A foodie encounter of a different sort was taking place in the building next door. There, 6,400 farmers, fishermen, cooks, food activists, teachers and students from 161 countries were engaged in three days of intense dialog. This was the other half of the Slow Food convention, called Terra Madre, Italian for “Mother Earth.”
In addition to talking shop on a variety of issues related to food production, Terra Madre participants gave presentations to their colleagues on many subjects. One, on the importance of the moringa tree in Kenya, might not seem relevant to, say, the Amazonian Guarani tribal members in attendance. But the Guarani’s Juçara tree, which produces palm hearts and açaí, fills a similarly central role in their culture and faces analogous threats from environmental destruction. Other presentations covered topics like sustainable seafood, seed patents, and farming in arid climates.
Slow Food began in 1986 when Carlo Petrini, a journalist, staged a protest against a McDonald’s on the Spanish Steps of Rome. Since then, the movement has turned into an organization that’s been through many transformations, and is currently working to shed its image as a pleasure-based club of a privileged few.
“I’m sick of masturbatory gourmets, people who smell a glass of Bordeaux for half an hour and speak divinely, as if they are priests, ‘Oh, it has the wonderful smell of horse sweat,’” said Petrini at a press conference during the 2008 Slow Food convention. He started Terra Madre in 2004 to help bring Slow Food in line with its mission of supporting food that’s “good, clean and fair.”

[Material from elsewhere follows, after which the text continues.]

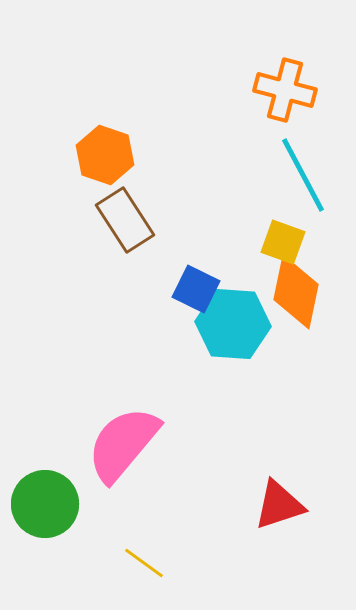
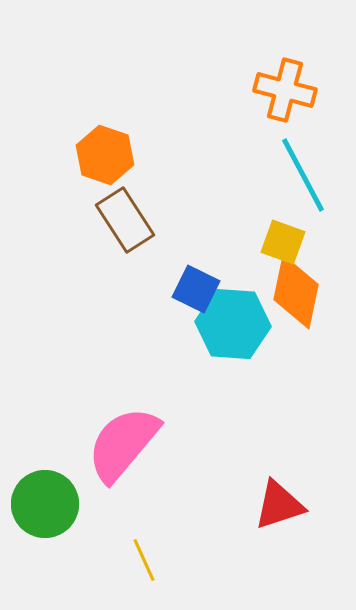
yellow line: moved 3 px up; rotated 30 degrees clockwise
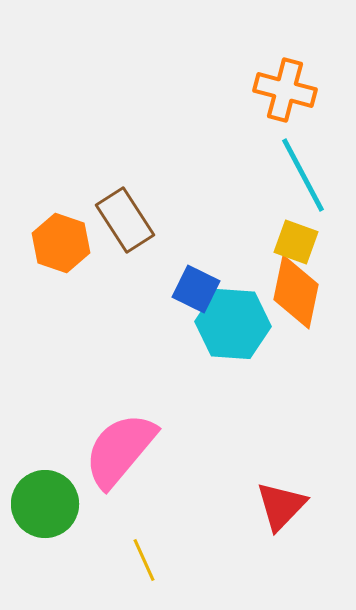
orange hexagon: moved 44 px left, 88 px down
yellow square: moved 13 px right
pink semicircle: moved 3 px left, 6 px down
red triangle: moved 2 px right, 1 px down; rotated 28 degrees counterclockwise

Unlike the Salone del Gusto, Terra Madre wasn’t open to the public. The participants were selected via an application process, and those chosen as delegates had their expenses paid by Slow Food.
“Terra Madre is a moment when people can realize that they’re not alone. It profoundly changes how people live their lives,” said Josh Viertel, president of Slow Food USA.
One morning, Viertel led an energetic gathering of more than 700 delegates from the United States, and the stereotypical Slow Food image of leisurely indulgence was nowhere to be found. One of the many resolutions agreed upon was that each chapter of Slow Food USA would partner with a chapter in Africa, with the first priority to do what they could to help their African counterparts grow gardens.
Viertel, invoking the pace of Slow Food’s mascot, the snail, reminded the group that “It’s only taken 60 years to screw up our food system. If it takes another 60 years to fix it, that’s OK.” Petrini spoke next, emphasizing transformation, whereby old ideas that still work can be maintained, as preferable to revolution, where the good is sometimes tossed out with the bad. Nonetheless, the revolutionary spirit in the room was palpable. There was chanting, clapping, and stomping, and the energy recalled that of other social movements.
“Food and food culture [has] become an expression of power,” said Petrini. “[It has] become a rediscovery of people’s relationship with the landscape. … We’re not just talking about food and agriculture, we’re talking about spirituality.”